Your answer should be the exact lines of the data below from the one containing "Партнерам (792, 82)" through the one containing "Sportpension Coswig (72, 1383)"; please include nothing else.

____

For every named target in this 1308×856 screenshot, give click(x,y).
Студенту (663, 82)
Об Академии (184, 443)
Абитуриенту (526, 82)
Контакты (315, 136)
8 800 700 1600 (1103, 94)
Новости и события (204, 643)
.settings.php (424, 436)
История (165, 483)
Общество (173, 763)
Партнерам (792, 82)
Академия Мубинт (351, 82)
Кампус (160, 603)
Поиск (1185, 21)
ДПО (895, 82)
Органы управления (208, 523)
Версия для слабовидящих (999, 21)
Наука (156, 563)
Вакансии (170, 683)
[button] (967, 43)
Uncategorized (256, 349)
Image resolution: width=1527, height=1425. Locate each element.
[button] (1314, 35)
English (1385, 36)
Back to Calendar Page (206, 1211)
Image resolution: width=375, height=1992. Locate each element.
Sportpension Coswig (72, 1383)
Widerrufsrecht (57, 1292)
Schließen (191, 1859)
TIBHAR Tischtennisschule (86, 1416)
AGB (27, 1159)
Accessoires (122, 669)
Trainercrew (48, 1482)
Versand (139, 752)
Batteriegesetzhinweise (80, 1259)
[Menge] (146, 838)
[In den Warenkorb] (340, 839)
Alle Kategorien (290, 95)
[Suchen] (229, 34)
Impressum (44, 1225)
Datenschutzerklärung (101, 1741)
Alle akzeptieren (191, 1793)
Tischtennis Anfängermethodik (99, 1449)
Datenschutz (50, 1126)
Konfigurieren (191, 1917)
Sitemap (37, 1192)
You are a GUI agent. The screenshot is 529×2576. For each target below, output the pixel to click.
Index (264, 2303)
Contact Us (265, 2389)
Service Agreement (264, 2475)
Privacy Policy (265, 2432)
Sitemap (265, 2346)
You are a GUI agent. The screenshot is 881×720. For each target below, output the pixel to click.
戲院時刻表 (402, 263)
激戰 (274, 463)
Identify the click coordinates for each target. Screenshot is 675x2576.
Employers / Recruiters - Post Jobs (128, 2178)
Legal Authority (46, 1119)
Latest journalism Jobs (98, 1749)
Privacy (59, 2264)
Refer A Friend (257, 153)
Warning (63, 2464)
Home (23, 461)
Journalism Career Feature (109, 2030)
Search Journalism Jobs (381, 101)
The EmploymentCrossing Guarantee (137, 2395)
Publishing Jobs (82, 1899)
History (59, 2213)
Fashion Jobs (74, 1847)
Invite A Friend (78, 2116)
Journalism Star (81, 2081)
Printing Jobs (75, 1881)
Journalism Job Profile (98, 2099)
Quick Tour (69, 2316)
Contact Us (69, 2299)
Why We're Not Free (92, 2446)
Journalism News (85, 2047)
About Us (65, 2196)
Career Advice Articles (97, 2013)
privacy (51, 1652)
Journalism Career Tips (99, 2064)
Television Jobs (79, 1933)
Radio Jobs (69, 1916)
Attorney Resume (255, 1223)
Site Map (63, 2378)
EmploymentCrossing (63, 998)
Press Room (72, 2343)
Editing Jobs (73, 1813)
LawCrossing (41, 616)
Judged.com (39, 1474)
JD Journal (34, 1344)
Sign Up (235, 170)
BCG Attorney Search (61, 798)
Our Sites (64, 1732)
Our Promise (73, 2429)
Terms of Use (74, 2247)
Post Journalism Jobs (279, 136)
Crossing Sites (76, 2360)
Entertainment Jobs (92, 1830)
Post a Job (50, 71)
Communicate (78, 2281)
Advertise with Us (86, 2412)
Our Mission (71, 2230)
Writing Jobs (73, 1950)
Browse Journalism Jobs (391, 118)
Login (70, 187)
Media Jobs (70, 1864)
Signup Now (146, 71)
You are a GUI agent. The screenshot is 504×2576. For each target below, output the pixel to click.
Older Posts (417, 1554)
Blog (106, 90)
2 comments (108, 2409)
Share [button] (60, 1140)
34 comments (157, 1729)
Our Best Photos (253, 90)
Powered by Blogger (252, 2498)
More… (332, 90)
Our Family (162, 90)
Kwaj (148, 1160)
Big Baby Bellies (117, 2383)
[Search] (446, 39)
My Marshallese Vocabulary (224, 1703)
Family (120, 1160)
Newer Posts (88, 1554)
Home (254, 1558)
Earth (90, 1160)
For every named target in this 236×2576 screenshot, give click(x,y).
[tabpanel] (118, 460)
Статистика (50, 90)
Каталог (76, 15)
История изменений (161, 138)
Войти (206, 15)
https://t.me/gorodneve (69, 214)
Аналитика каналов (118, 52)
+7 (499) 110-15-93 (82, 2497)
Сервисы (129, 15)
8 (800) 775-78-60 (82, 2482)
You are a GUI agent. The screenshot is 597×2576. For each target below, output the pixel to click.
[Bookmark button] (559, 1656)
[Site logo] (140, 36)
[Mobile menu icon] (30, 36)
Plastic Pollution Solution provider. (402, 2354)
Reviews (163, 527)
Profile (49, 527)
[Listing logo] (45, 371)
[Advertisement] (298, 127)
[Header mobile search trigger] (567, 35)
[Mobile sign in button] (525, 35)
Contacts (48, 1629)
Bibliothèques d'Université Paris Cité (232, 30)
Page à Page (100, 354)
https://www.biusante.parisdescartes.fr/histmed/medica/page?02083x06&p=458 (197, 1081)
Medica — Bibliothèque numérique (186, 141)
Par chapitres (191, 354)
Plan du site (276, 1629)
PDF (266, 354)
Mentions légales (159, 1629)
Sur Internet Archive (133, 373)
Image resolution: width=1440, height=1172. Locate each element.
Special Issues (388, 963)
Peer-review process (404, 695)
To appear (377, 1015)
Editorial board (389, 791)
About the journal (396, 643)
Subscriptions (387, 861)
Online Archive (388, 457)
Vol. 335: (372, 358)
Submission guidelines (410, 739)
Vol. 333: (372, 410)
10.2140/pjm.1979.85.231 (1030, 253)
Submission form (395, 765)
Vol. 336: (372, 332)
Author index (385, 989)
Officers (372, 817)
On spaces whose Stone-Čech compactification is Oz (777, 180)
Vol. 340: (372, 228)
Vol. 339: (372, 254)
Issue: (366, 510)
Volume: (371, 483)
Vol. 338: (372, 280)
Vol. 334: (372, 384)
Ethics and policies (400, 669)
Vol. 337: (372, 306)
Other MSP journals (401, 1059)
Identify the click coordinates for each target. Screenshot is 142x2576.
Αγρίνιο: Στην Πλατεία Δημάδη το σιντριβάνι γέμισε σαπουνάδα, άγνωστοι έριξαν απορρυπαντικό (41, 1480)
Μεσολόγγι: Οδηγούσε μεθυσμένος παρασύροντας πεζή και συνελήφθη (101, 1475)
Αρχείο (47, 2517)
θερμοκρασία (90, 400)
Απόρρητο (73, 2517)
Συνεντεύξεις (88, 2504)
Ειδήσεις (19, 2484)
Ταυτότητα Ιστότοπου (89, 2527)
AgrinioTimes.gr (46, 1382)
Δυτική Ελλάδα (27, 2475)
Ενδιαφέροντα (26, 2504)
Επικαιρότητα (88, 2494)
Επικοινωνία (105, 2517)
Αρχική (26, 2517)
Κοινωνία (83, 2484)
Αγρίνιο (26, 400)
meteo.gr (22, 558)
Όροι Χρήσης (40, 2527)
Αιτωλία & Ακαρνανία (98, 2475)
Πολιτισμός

____

§ Answer to this exercise:
Партнерам (792, 82)
Академия Мубинт (351, 82)
Кампус (160, 603)
Поиск (1185, 21)
ДПО (895, 82)
Органы управления (208, 523)
Версия для слабовидящих (999, 21)
Наука (156, 563)
Вакансии (170, 683)
[button] (967, 43)
Uncategorized (256, 349)
Image resolution: width=1527, height=1425. Locate each element.
[button] (1314, 35)
English (1385, 36)
Back to Calendar Page (206, 1211)
Image resolution: width=375, height=1992. Locate each element.
Sportpension Coswig (72, 1383)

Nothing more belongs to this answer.